Space tourism one step closer
Virgin Galactic boss Richard Branson has been talking about his plans to open up space to tourists.
So far Branson says 529 people, thought to include Hollywood stars Brad Pitt and Angelina Jolie, have signed up to his SS2 trip which will take passengers up to the edge of space.
The first flights are hoped to take place in 2016 but they aren’t cheap – each one costs over £100,000.
Maldives Twitter campaign hijacked
New York Daily News
An attempt by tourism authorities in the Maldives to harness the power of social media has backfired after pro-democracy campaigners hijacked its Twitter hashtag.
Officials at VisitMaldives.com, the state tourist web site, set up the hashtag #sunnysideoflife in an effort to promote the country to foreign holidaymakers.
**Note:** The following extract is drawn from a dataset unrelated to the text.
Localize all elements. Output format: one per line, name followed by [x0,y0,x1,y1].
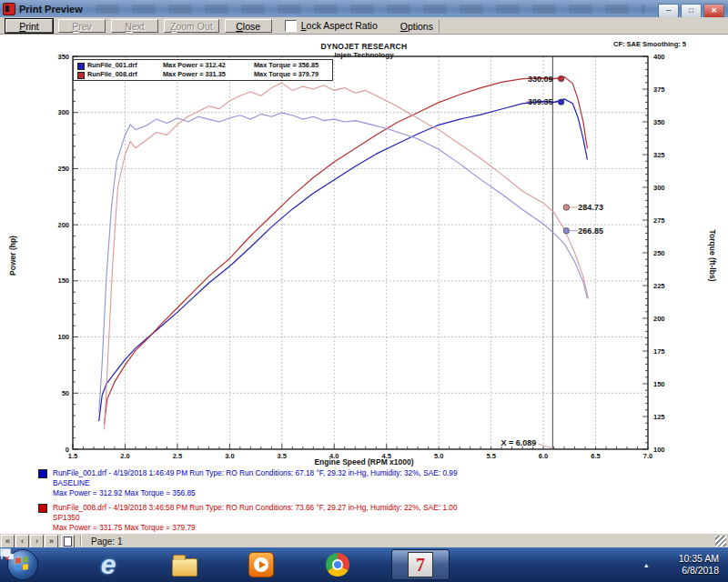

It asked Twitter users to tweet about their experiences of visiting the Maldives, with the aim of turning the slogan into a catchphrase associated with the country.
However, the term is now being used by hundreds of people to highlight alleged human rights abuses carried out by the current government.
Six hurt, including US tourist, in Pamplona bull run
Six people were hospitalised Thursday after running through the streets with charging bulls at Spain’s San Fermin festival, including one visitor from the United States, authorities said.
Those injured in the sixth bull-run of the colourful fiesta included a 62-year-old local and a person from San Francisco, California, both of whom were treated for head injuries, the regional government said in a statement.
Strange religious bedfellows unite for letter against hotel porn
A letter penned by two notable scholars – a Christian and a Muslim – and sent to a number of different hotel industry executives has asked those hotels to remove pornography from their company’s in-room movie selections.
Robert P. George, a professor at Princeton University and the past chairman of the conservative National Organization for Marriage, and Shaykh Hamza Yusuf, co-founder of Zaytuna College, a Muslim school, wrote the letter to urge hotels “to do what is right as a matter of conscience.”
“We are, respectively, a Christian and a Muslim, but we appeal to you not on the basis of truths revealed in our scriptures but on the basis of a commitment that should be shared by all people of reason and goodwill: a commitment to human dignity and the common good,” reads the letter.